**Assignment**
Scan the listing below. Copy each line that contains "locatie".

**Exercise materials**
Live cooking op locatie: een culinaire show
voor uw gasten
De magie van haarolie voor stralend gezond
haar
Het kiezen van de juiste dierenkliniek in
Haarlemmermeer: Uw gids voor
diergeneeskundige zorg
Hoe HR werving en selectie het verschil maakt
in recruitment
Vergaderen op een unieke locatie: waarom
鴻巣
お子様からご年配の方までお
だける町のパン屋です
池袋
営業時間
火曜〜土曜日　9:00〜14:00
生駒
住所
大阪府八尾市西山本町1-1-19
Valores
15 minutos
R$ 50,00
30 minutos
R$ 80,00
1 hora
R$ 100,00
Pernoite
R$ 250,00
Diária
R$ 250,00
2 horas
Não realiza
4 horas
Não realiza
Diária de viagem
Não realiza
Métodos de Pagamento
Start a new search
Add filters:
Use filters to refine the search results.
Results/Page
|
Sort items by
...
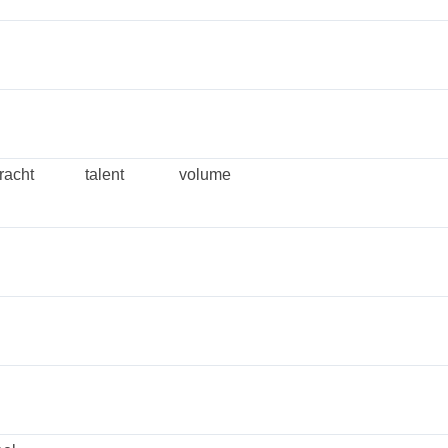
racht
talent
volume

**Result**
Live cooking op locatie: een culinaire show
Vergaderen op een unieke locatie: waarom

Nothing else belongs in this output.